Мы предугадываем ваши упреки, дорогие мои. Вы готовы нас упрекнуть в недостаточной последовательности. Ведь коль скоро Ксюха оказалась способною вызывать огонь и бурю, почему же мы отказываем ей еще в одном заурядном умении – в способности оживлять мертвых? Тем более, что любовь Ксюхи к Цветкову могла бы подсказать ей простой этот шаг, иногда свойственный богам. Но, во-первых, вы, дорогие мои, читаете пусть и несколько романтическое, но совершенно правдивое повествование, и мы не можем в угоду нашим и вашим, пусть даже самым горячим, желаниям выдумывать тут то, чего не было. Ну, не оживила Ксюха Цветкова. Во-вторых, возможности богов не безграничны. Не хочется это признавать, но приходится. Ксюха явилась войскам не в сияющем златом одеянии, а в самом обычном голубом платье, в своих обрезанных по щиколотку кирзачах.
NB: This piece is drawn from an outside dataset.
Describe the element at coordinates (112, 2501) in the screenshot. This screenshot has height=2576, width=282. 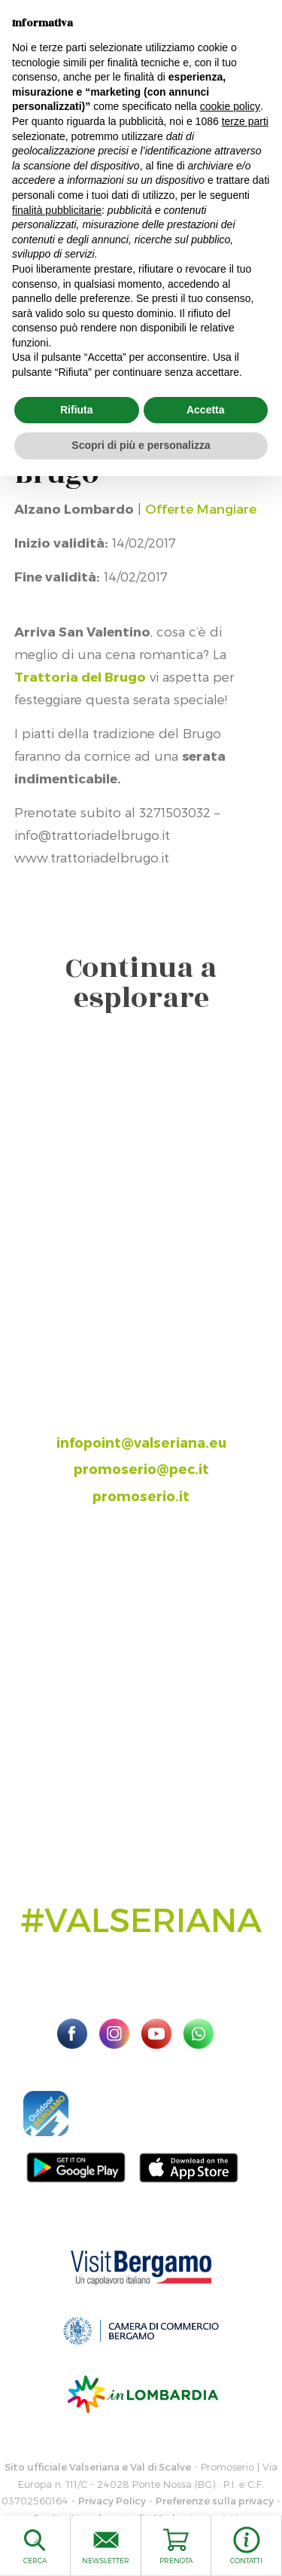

Так очередной римский квестор, трибун или претор, еще не ставший, но желающий стать императором, являлся к своим войскам не в белоснежной тоге и не в златом венце, а в измазанной кровью пурпурной тунике, в солдатском галее[192] без плюмажа, и не скипетр с навершием в виде орла держал он в поднятой руке, а опускал руку на гарду короткого боевого меча. Явившись к своим войскам в голубом платье и кирзачах, Ксюха, по всему вероятию, утратила способность оживлять мертвых – если, конечно, ею обладала прежде, – но зато в понятном и свойском прикиде приобрела возможность воодушевить и направить легионы. B-третьих, Цветкову суждено было погибнуть со славою. А если такая участь кому-нибудь суждена, тут уж не только боги, но и скромные авторы, даже отягощенные, как веригами, непомерным желанием властвовать над собственным текстом, как император над огромной империей, поделать ничего не могут.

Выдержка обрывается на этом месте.